= Vincent Houdry =

French Jesuit preacher and writer

Vincent Houdry (23 January 1631 in Tours – 21 March 1729 in Paris) was a French Jesuit and writer on ascetics.

==Biography==

According to the catalogues of the Society of Jesus, Houdry entered the Society of Jesus at Paris on 10 October 1647, and after the novitiate followed the regular course of studies (three years philosophy and four years theology). For a considerable while he was engaged in teaching: classics, six years; rhetoric, one year; philosophy, four years. After this he became a celebrated pulpit orator, preaching for the next twenty-five years in the more important cities of France. During the remainder of his life he was principally occupied in writing sermons.
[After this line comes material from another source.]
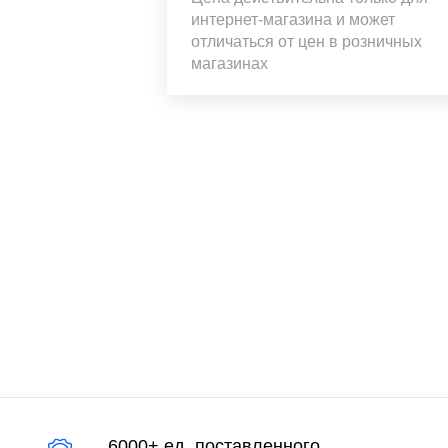
интернет-магазина и может
отличаться от цен в розничных
магазинах
6000+ ед. поставленного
He died on 21 March 1729 in Paris at the age of 98. His obituary in the archives of the Society praises his talent as an orator and his never-tiring industry as a speaker and a writer. Among his virtues, his faithful observance of the rules, even to the ninety-ninth year of his life, is especially mentioned.

==Writings==

Houdry left two important homiletic works. His collected sermons, under the title Sermons sour tous les sujets de la morale chrétienne, appeared in Paris, 1696-1702. It comprises five parts in twenty-two volumes, and has run through several editions; it was also printed in part in a German translation at Augsburg in 1739. With his wonted scrupulous care, he supplemented it by an index volume, together with a treatise on the imitation of famous preachers. (A collection from the large work can be found in Migne, "Collection des orateurs sacrés", XXXVI, XXXVII.)
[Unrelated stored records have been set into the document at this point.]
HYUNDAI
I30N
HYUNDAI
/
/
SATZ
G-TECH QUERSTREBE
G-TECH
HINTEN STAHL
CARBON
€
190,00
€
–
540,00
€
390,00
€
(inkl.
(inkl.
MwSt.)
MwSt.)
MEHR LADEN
Houdry's second great literary work, La bibliothèque des predicateurs 'library of preachers', consists of an ambitiously planned collection of materials for preachers, which he called a "library", and which was published, 1712-1725, in twenty-three volumes at Lyons. Two translations of this work in Latin and one in Italian have been completed; and as recently as 1862 a "Biblical Patristic Concordance for Preachers and Catechists" was compiled from it.

In the introductions to both works, Houdry sets forth his views on the functions of a preacher and criticizes the style of preaching in vogue in his time. In 1702, the famous preacher published a small ascetic treatise in two volumes, on the exercises of St. Ignatius, the founder of the Jesuits, addressed to priests and accordingly written in Latin.